_Work item_
Extract all lines from the data beneath that include the word "József".

[Saved entries]
========
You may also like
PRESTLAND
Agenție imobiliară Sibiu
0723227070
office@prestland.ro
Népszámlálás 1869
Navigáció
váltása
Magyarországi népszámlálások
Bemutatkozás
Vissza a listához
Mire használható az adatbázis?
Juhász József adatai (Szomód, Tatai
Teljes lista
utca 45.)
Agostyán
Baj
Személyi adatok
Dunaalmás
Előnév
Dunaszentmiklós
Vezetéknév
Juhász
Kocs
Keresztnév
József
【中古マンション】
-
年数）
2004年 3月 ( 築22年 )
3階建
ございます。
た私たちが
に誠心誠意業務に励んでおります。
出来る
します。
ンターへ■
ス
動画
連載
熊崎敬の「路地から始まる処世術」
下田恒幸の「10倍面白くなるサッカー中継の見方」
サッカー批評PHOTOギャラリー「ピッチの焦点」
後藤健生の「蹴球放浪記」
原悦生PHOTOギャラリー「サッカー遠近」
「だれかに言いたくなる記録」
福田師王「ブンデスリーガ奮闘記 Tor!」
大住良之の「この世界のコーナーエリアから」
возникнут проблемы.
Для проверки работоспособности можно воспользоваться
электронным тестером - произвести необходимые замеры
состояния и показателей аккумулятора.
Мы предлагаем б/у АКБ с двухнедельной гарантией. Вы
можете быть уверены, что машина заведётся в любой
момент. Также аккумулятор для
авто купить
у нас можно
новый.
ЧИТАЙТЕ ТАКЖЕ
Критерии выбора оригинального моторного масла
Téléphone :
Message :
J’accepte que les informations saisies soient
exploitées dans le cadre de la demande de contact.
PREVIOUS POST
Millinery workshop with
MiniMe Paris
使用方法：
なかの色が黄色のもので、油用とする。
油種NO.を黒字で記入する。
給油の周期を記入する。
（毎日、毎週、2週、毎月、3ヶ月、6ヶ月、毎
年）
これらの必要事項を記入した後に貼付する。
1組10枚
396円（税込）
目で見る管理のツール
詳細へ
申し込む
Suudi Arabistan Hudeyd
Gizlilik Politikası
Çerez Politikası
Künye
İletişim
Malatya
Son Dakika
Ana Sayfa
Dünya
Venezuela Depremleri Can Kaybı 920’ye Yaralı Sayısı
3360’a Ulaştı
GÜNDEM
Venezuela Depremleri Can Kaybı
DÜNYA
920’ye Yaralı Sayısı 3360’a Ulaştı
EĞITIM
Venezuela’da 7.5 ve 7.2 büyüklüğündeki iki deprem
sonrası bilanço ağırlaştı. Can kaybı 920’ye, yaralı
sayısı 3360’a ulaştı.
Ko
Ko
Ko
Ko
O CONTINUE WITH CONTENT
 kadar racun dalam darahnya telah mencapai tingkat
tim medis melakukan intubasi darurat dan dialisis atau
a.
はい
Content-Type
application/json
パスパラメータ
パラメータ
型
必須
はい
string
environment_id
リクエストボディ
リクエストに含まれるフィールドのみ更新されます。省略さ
========
_Solution to this exercise_
Juhász József adatai (Szomód, Tatai
József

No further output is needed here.